* [DESCRIPTION OF THE TASK]: Return the run of lines below that opens with the line containing "Devant cette situation, le" and closes with the line containing "bebida vegetal. Agitar", keeping each one exact.

* [DATA UNDER STUDY]:
Segment Open
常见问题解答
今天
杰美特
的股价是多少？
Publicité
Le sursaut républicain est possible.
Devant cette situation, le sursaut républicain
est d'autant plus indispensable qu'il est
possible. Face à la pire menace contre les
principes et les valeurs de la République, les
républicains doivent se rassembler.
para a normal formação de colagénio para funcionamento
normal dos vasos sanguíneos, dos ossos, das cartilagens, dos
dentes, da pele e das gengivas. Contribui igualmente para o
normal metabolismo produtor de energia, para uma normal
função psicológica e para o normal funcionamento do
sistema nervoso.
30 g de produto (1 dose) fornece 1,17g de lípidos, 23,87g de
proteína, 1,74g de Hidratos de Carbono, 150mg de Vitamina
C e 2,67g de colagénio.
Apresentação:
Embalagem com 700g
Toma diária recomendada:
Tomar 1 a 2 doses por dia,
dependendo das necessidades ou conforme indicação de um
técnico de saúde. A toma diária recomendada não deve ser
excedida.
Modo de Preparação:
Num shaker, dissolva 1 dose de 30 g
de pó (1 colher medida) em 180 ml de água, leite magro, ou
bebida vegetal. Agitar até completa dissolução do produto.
Segment Closed
Segment Open
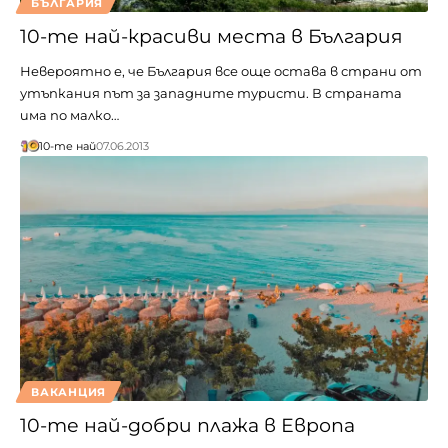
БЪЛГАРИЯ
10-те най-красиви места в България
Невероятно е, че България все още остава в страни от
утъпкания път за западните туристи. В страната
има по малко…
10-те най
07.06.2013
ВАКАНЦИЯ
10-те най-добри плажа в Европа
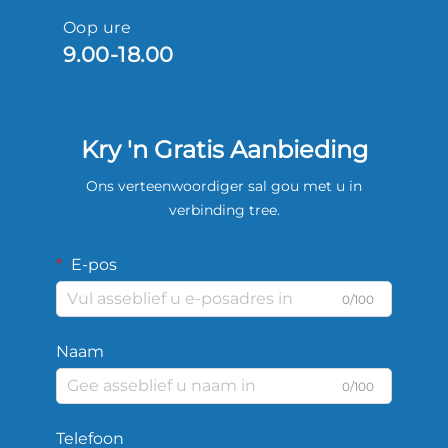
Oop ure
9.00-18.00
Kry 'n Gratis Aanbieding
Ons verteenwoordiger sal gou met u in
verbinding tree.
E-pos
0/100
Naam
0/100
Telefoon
Segment Closed
Segment Open
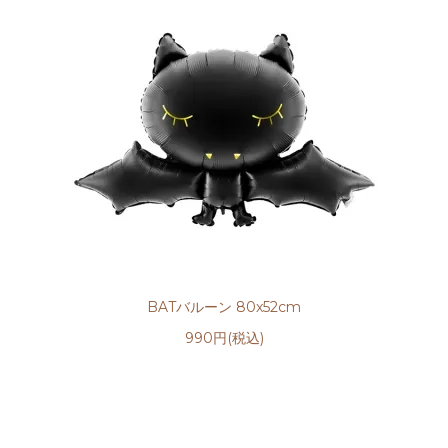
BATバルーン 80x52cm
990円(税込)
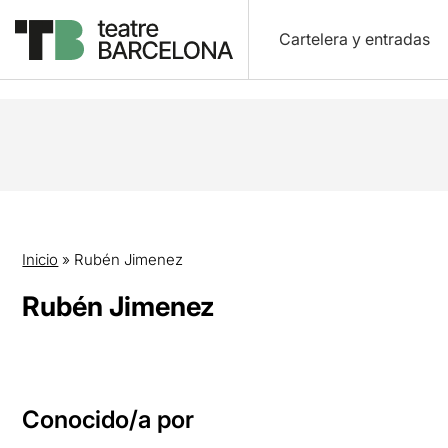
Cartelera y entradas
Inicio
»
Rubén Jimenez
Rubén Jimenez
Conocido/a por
Segment Closed
* [SOLUTION TO THIS PROBLEM]:
Devant cette situation, le sursaut républicain
est d'autant plus indispensable qu'il est
possible. Face à la pire menace contre les
principes et les valeurs de la République, les
républicains doivent se rassembler.
para a normal formação de colagénio para funcionamento
normal dos vasos sanguíneos, dos ossos, das cartilagens, dos
dentes, da pele e das gengivas. Contribui igualmente para o
normal metabolismo produtor de energia, para uma normal
função psicológica e para o normal funcionamento do
sistema nervoso.
30 g de produto (1 dose) fornece 1,17g de lípidos, 23,87g de
proteína, 1,74g de Hidratos de Carbono, 150mg de Vitamina
C e 2,67g de colagénio.
Apresentação:
Embalagem com 700g
Toma diária recomendada:
Tomar 1 a 2 doses por dia,
dependendo das necessidades ou conforme indicação de um
técnico de saúde. A toma diária recomendada não deve ser
excedida.
Modo de Preparação:
Num shaker, dissolva 1 dose de 30 g
de pó (1 colher medida) em 180 ml de água, leite magro, ou
bebida vegetal. Agitar até completa dissolução do produto.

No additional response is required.